Perio tutorials Flashcards
Which hand should be holding the mirror?
Non-dominant hand
Why do we use correct positioning?
Reduce injury and fatigue
Describe good positioning of the dentist.
Back straight
Feet on floor
Thighs in a triangle, slightly slanting downwards
Patient’s mouth at the natural waist
What patient chin position is used when examining the upper teeth?
Tilted upwards
What patient chin position is used when examining the lower teeth?
Tilted downwards
What light position is used when examining the upper teeth?
Over patient’s chest, 45º
What light position is used when examining the lower teeth?
Directly over mouth
Describe the events of the extraoral examination.
Overall appraisal of head, neck, face and skin - facial symmetry, inspect scalp and ears
Palpation of lymph nodes - cervical and supraclavicular, submental and submandibular, pre and post auricular
Salivary glands and TMJ
Visual inspection of vermillion border and lips
What do you need to do before moving from the extraoral to the intraoral examination?
Change gloves!
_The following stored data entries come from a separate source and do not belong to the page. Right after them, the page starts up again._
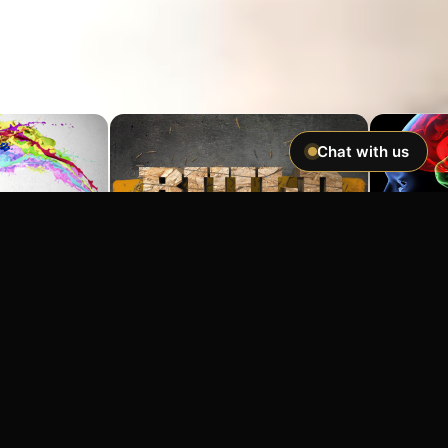
Chat with us
Imagine If You Could …
Easily hypnotize anyone and make
incredible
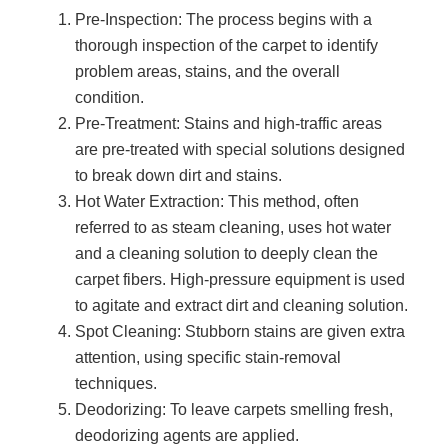
Pre-Inspection: The process begins with a
thorough inspection of the carpet to identify
problem areas, stains, and the overall
condition.
Pre-Treatment: Stains and high-traffic areas
are pre-treated with special solutions designed
to break down dirt and stains.
Hot Water Extraction: This method, often
referred to as steam cleaning, uses hot water
and a cleaning solution to deeply clean the
carpet fibers. High-pressure equipment is used
to agitate and extract dirt and cleaning solution.
Spot Cleaning: Stubborn stains are given extra
attention, using specific stain-removal
techniques.
Deodorizing: To leave carpets smelling fresh,
deodorizing agents are applied.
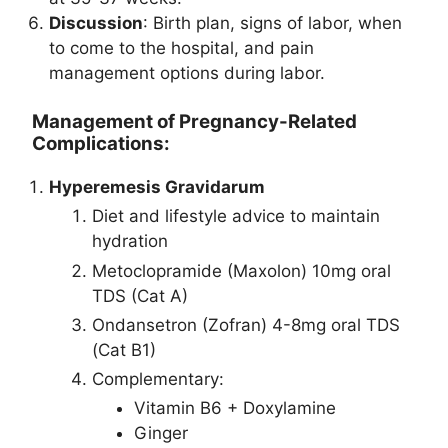
Discussion
: Birth plan, signs of labor, when
to come to the hospital, and pain
management options during labor.
Management of Pregnancy-Related
Complications:
Hyperemesis Gravidarum
Diet and lifestyle advice to maintain
hydration
Metoclopramide (Maxolon) 10mg oral
TDS (Cat A)
Ondansetron (Zofran) 4-8mg oral TDS
(Cat B1)
Complementary:
Vitamin B6 + Doxylamine
Ginger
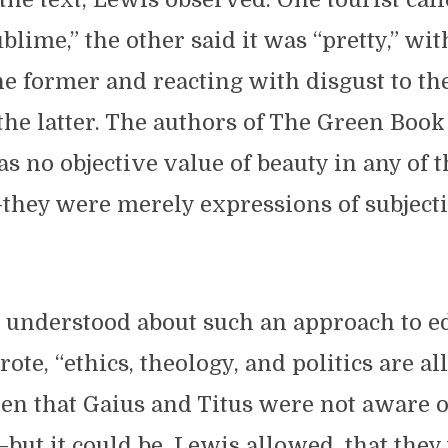
ublime,” the other said it was “pretty,” wi
e former and reacting with disgust to th
the latter. The authors of The Green Book
as no objective value of beauty in any of 
they were merely expressions of subjecti
.
understood about such an approach to e
rote, “ethics, theology, and politics are all 
en that Gaius and Titus were not aware o
ut it could be, Lewis allowed, that they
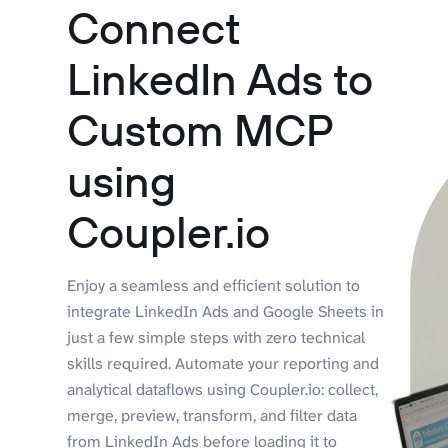
Connect
LinkedIn Ads to
Custom MCP
using
Coupler.io
Enjoy a seamless and efficient solution to
integrate LinkedIn Ads and Google Sheets in
just a few simple steps with zero technical
skills required. Automate your reporting and
analytical dataflows using Coupler.io: collect,
merge, preview, transform, and filter data
from LinkedIn Ads before loading it to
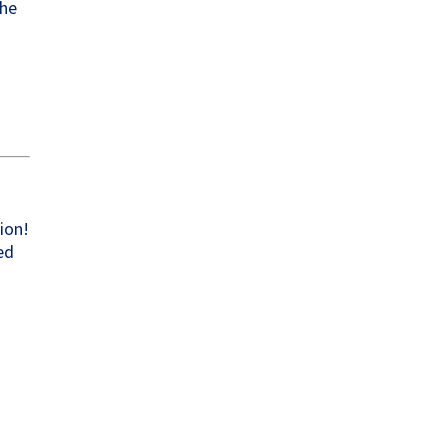
the
w
ion!
ed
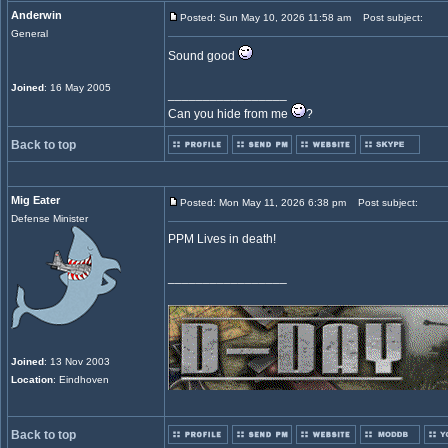
Anderwin
Posted: Sun May 10, 2026 11:58 am
Post subject:
General
Sound good
Joined
: 16 May 2005
_________________
Can you hide from me
?
Back to top
Mig Eater
Posted: Mon May 11, 2026 6:38 pm
Post subject:
Defense Minister
PPM Lives in death!
_________________
Joined
: 13 Nov 2003
Location
: Eindhoven
Back to top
And put patient in supine position
Describe the events of the intraoral examination.
Inspect and palpate mucosa with index and thumb - buccal and labial
Inspect and palpate floor of mouth (may move tongue to touch palate)
Examine salivary gland ducts
Inspect tongue surfaces and palpate (may hold with some gauze)
Visual inspection and palpation of soft and hard palate, inspect tonsils and oropharynx (say ahhh)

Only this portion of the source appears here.